* _Exercise_
Return the records below exactly; pictures stay out.

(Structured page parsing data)

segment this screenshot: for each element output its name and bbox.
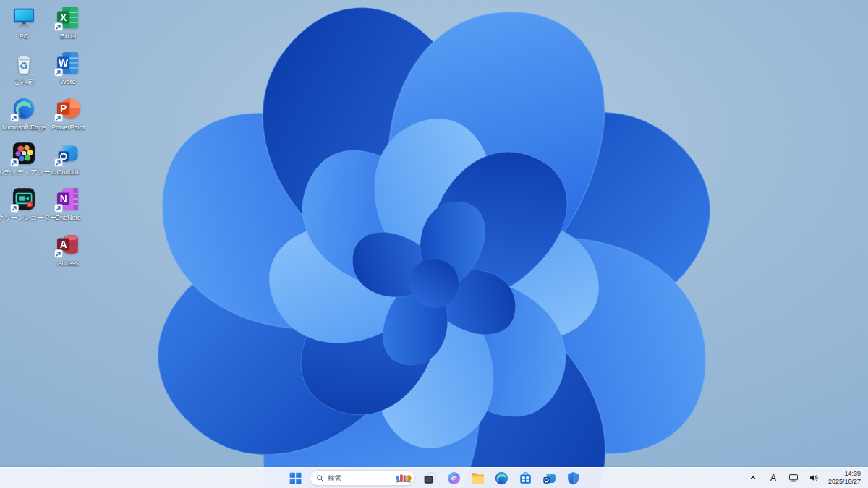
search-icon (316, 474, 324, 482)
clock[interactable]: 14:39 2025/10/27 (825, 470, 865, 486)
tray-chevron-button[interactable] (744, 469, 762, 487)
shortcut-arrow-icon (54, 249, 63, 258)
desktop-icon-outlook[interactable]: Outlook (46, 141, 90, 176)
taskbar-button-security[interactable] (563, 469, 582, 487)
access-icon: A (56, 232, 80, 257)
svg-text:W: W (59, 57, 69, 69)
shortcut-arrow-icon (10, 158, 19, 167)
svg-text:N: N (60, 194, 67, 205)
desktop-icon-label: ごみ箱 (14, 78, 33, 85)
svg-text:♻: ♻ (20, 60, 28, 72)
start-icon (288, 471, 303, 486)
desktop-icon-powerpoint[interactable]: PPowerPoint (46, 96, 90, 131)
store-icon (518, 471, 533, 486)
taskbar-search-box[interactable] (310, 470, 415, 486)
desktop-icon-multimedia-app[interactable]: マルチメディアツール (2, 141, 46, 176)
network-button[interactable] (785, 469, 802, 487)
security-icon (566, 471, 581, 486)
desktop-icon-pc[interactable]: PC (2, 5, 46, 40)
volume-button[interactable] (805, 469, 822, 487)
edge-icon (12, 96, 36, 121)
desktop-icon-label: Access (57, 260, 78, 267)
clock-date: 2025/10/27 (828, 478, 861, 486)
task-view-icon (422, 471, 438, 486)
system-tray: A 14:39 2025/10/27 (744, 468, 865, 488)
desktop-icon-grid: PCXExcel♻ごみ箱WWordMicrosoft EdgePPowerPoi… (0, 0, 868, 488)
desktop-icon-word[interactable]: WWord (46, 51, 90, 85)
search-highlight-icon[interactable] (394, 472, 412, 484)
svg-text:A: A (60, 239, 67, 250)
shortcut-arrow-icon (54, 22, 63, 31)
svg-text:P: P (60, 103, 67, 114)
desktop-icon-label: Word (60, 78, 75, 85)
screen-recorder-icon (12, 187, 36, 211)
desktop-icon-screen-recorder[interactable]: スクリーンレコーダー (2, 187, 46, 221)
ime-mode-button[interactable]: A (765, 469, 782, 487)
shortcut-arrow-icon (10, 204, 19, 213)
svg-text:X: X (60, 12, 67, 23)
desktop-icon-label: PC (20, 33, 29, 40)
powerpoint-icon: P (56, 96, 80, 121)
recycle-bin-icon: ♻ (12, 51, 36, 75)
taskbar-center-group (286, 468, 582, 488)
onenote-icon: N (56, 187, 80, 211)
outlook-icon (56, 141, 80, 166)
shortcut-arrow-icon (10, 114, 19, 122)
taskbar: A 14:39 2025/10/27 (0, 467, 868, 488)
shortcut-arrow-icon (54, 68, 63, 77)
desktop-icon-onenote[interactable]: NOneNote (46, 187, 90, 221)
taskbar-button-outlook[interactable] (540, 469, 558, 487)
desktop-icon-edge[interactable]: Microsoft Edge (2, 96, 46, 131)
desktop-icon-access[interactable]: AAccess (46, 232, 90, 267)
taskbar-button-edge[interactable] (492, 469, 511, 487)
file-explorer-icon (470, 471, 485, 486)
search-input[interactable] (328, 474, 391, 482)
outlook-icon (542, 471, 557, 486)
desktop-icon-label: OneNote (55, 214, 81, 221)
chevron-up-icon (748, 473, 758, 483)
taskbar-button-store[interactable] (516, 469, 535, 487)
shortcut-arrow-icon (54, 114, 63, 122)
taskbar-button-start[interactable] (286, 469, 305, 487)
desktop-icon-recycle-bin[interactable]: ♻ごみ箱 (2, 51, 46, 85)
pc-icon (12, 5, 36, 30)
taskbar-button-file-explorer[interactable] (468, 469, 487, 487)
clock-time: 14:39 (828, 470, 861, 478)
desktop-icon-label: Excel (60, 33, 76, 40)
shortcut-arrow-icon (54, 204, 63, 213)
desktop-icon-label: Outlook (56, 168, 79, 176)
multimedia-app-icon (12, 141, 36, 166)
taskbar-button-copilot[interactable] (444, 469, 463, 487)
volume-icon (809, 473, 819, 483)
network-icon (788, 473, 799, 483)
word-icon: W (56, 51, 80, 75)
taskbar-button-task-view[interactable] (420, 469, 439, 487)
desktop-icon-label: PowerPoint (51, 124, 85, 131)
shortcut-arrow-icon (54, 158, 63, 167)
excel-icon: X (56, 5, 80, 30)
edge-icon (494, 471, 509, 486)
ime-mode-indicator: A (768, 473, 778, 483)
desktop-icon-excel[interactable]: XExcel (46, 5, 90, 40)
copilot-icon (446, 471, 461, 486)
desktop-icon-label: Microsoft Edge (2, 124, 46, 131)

* _Written response_
segment this screenshot: for each element output its name and bbox.
search-icon (316, 474, 324, 482)
clock[interactable]: 14:39 2025/10/27 (825, 470, 865, 486)
tray-chevron-button[interactable] (744, 469, 762, 487)
shortcut-arrow-icon (54, 249, 63, 258)
desktop-icon-outlook[interactable]: Outlook (46, 141, 90, 176)
taskbar-button-security[interactable] (563, 469, 582, 487)
access-icon: A (56, 232, 80, 257)
svg-text:W: W (59, 57, 69, 69)
shortcut-arrow-icon (10, 158, 19, 167)
svg-text:N: N (60, 194, 67, 205)
desktop-icon-label: ごみ箱 (14, 78, 33, 85)
svg-text:♻: ♻ (20, 60, 28, 72)
start-icon (288, 471, 303, 486)
desktop-icon-powerpoint[interactable]: PPowerPoint (46, 96, 90, 131)
store-icon (518, 471, 533, 486)
taskbar-search-box[interactable] (310, 470, 415, 486)
desktop-icon-multimedia-app[interactable]: マルチメディアツール (2, 141, 46, 176)
network-button[interactable] (785, 469, 802, 487)
security-icon (566, 471, 581, 486)
desktop-icon-pc[interactable]: PC (2, 5, 46, 40)
volume-button[interactable] (805, 469, 822, 487)
edge-icon (12, 96, 36, 121)
desktop-icon-label: Access (57, 260, 78, 267)
clock-date: 2025/10/27 (828, 478, 861, 486)
task-view-icon (422, 471, 438, 486)
system-tray: A 14:39 2025/10/27 (744, 468, 865, 488)
desktop-icon-grid: PCXExcel♻ごみ箱WWordMicrosoft EdgePPowerPoi… (0, 0, 868, 488)
desktop-icon-word[interactable]: WWord (46, 51, 90, 85)
search-highlight-icon[interactable] (394, 472, 412, 484)
svg-text:A: A (60, 239, 67, 250)
shortcut-arrow-icon (54, 22, 63, 31)
svg-text:P: P (60, 103, 67, 114)
desktop-icon-label: Word (60, 78, 75, 85)
screen-recorder-icon (12, 187, 36, 211)
desktop-icon-screen-recorder[interactable]: スクリーンレコーダー (2, 187, 46, 221)
ime-mode-button[interactable]: A (765, 469, 782, 487)
shortcut-arrow-icon (10, 204, 19, 213)
svg-text:X: X (60, 12, 67, 23)
desktop-icon-label: PC (20, 33, 29, 40)
powerpoint-icon: P (56, 96, 80, 121)
recycle-bin-icon: ♻ (12, 51, 36, 75)
taskbar-center-group (286, 468, 582, 488)
onenote-icon: N (56, 187, 80, 211)
outlook-icon (56, 141, 80, 166)
shortcut-arrow-icon (10, 114, 19, 122)
taskbar: A 14:39 2025/10/27 (0, 467, 868, 488)
shortcut-arrow-icon (54, 68, 63, 77)
desktop-icon-onenote[interactable]: NOneNote (46, 187, 90, 221)
taskbar-button-outlook[interactable] (540, 469, 558, 487)
desktop-icon-edge[interactable]: Microsoft Edge (2, 96, 46, 131)
desktop-icon-access[interactable]: AAccess (46, 232, 90, 267)
taskbar-button-edge[interactable] (492, 469, 511, 487)
file-explorer-icon (470, 471, 485, 486)
search-input[interactable] (328, 474, 391, 482)
outlook-icon (542, 471, 557, 486)
desktop-icon-label: OneNote (55, 214, 81, 221)
chevron-up-icon (748, 473, 758, 483)
taskbar-button-store[interactable] (516, 469, 535, 487)
shortcut-arrow-icon (54, 114, 63, 122)
taskbar-button-start[interactable] (286, 469, 305, 487)
desktop-icon-recycle-bin[interactable]: ♻ごみ箱 (2, 51, 46, 85)
pc-icon (12, 5, 36, 30)
taskbar-button-file-explorer[interactable] (468, 469, 487, 487)
clock-time: 14:39 (828, 470, 861, 478)
desktop-icon-label: Excel (60, 33, 76, 40)
shortcut-arrow-icon (54, 204, 63, 213)
desktop-icon-label: Outlook (56, 168, 79, 176)
multimedia-app-icon (12, 141, 36, 166)
taskbar-button-copilot[interactable] (444, 469, 463, 487)
volume-icon (809, 473, 819, 483)
network-icon (788, 473, 799, 483)
word-icon: W (56, 51, 80, 75)
taskbar-button-task-view[interactable] (420, 469, 439, 487)
desktop-icon-label: PowerPoint (51, 124, 85, 131)
shortcut-arrow-icon (54, 158, 63, 167)
excel-icon: X (56, 5, 80, 30)
edge-icon (494, 471, 509, 486)
ime-mode-indicator: A (768, 473, 778, 483)
desktop-icon-excel[interactable]: XExcel (46, 5, 90, 40)
copilot-icon (446, 471, 461, 486)
desktop-icon-label: Microsoft Edge (2, 124, 46, 131)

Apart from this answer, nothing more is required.